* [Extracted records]
= = = = =

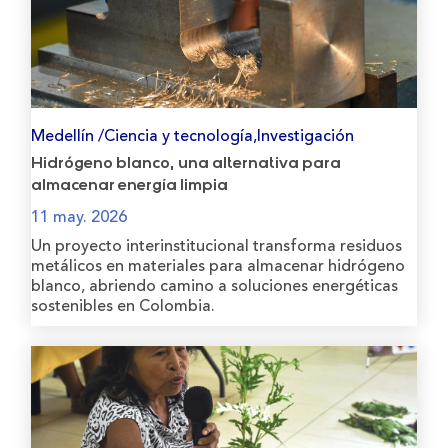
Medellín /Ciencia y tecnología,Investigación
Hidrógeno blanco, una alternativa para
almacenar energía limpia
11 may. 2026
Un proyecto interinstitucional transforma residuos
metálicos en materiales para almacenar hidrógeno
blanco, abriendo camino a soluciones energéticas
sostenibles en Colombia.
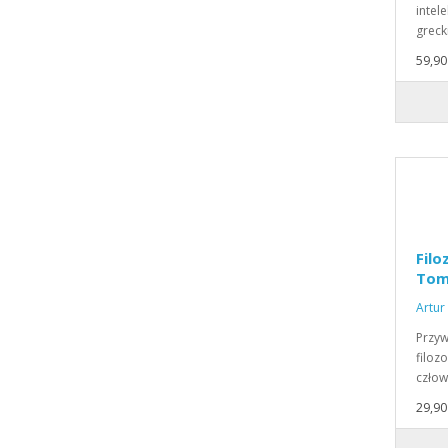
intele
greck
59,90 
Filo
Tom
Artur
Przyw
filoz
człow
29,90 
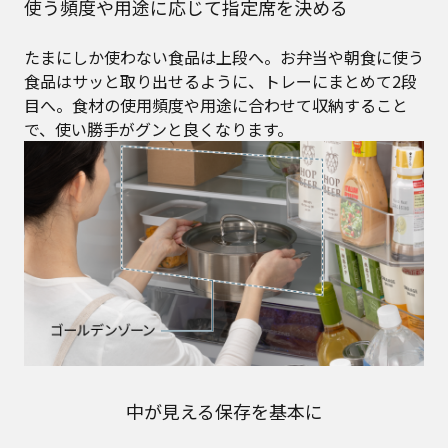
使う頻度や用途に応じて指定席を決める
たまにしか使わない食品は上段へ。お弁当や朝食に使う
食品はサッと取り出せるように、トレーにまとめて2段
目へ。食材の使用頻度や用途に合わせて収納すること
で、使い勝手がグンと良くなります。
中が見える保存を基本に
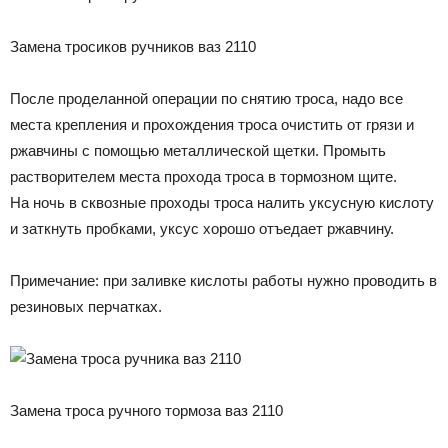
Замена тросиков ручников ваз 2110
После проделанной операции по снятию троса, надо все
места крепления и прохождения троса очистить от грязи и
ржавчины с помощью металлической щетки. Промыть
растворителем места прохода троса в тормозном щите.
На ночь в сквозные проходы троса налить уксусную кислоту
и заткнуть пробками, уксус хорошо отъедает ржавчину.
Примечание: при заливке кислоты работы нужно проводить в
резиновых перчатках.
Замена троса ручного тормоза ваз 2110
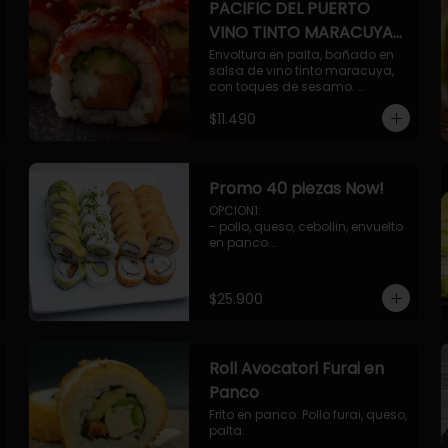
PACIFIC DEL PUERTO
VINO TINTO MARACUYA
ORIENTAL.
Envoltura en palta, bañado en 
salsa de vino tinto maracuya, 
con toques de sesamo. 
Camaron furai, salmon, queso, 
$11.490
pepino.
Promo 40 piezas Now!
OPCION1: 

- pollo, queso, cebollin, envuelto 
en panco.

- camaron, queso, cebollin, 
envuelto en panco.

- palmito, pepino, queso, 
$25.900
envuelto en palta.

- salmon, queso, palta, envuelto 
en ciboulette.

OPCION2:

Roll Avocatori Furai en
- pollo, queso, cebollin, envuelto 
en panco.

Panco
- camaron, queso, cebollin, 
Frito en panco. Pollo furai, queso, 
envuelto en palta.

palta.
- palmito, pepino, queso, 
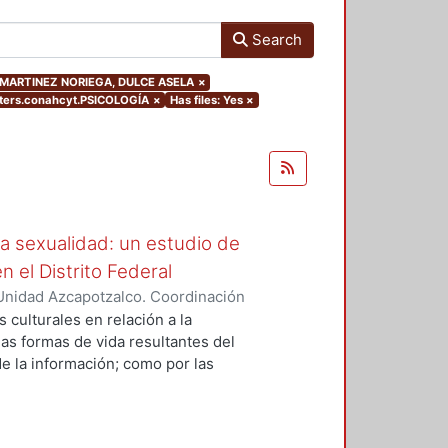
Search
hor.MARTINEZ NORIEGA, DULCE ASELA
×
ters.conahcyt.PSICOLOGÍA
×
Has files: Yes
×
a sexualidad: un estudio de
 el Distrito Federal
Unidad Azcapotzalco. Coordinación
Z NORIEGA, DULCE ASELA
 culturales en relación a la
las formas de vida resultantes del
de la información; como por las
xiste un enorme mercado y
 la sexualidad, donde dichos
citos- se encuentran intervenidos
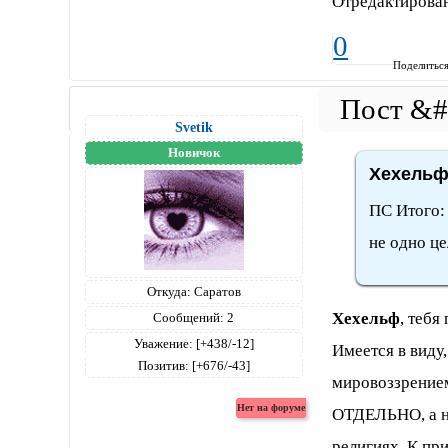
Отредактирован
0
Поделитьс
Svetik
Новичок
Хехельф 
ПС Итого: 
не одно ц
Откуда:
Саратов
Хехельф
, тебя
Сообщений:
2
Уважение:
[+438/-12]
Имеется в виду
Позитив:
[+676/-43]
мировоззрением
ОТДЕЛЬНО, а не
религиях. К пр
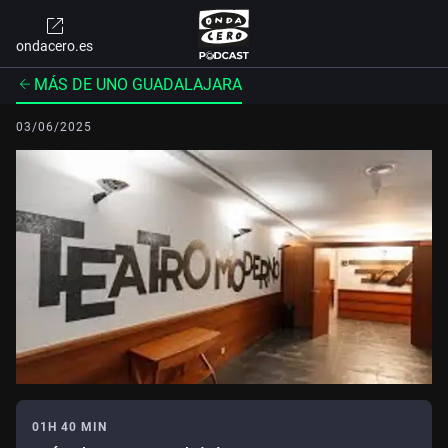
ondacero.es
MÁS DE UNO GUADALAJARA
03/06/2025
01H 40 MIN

= = = = =

* [Assignment] Your answer must be an exact transcription of the records above, minus the pictures.

* [Output]
Medellín /Ciencia y tecnología,Investigación
Hidrógeno blanco, una alternativa para
almacenar energía limpia
11 may. 2026
Un proyecto interinstitucional transforma residuos
metálicos en materiales para almacenar hidrógeno
blanco, abriendo camino a soluciones energéticas
sostenibles en Colombia.
intele
greck
59,90 
Filo
Tom
Artur
Przyw
filoz
człow
29,90 
使う頻度や用途に応じて指定席を決める
たまにしか使わない食品は上段へ。お弁当や朝食に使う
食品はサッと取り出せるように、トレーにまとめて2段
目へ。食材の使用頻度や用途に合わせて収納すること
で、使い勝手がグンと良くなります。
中が見える保存を基本に
Замена тросиков ручников ваз 2110
После проделанной операции по снятию троса, надо все
места крепления и прохождения троса очистить от грязи и
ржавчины с помощью металлической щетки. Промыть
растворителем места прохода троса в тормозном щите.
На ночь в сквозные проходы троса налить уксусную кислоту
и заткнуть пробками, уксус хорошо отъедает ржавчину.
Примечание: при заливке кислоты работы нужно проводить в
резиновых перчатках.
Замена троса ручного тормоза ваз 2110
PACIFIC DEL PUERTO
VINO TINTO MARACUYA
ORIENTAL.
Envoltura en palta, bañado en 
salsa de vino tinto maracuya, 
con toques de sesamo. 
Camaron furai, salmon, queso, 
$11.490
pepino.
Promo 40 piezas Now!
OPCION1: 

- pollo, queso, cebollin, envuelto 
en panco.

- camaron, queso, cebollin, 
envuelto en panco.

- palmito, pepino, queso, 
$25.900
envuelto en palta.

- salmon, queso, palta, envuelto 
en ciboulette.

OPCION2:

Roll Avocatori Furai en
- pollo, queso, cebollin, envuelto 
en panco.

Panco
- camaron, queso, cebollin, 
Frito en panco. Pollo furai, queso, 
envuelto en palta.

palta.
- palmito, pepino, queso, 
Search
hor.MARTINEZ NORIEGA, DULCE ASELA
×
ters.conahcyt.PSICOLOGÍA
×
Has files: Yes
×
a sexualidad: un estudio de
 el Distrito Federal
Unidad Azcapotzalco. Coordinación
Z NORIEGA, DULCE ASELA
 culturales en relación a la
las formas de vida resultantes del
de la información; como por las
xiste un enorme mercado y
 la sexualidad, donde dichos
citos- se encuentran intervenidos
Отредактирован
0
Поделитьс
Svetik
Новичок
Хехельф 
ПС Итого: 
не одно ц
Откуда:
Саратов
Хехельф
, тебя
Сообщений:
2
Уважение:
[+438/-12]
Имеется в виду
Позитив:
[+676/-43]
мировоззрением
ОТДЕЛЬНО, а не
религиях. К пр
ondacero.es
MÁS DE UNO GUADALAJARA
03/06/2025
01H 40 MIN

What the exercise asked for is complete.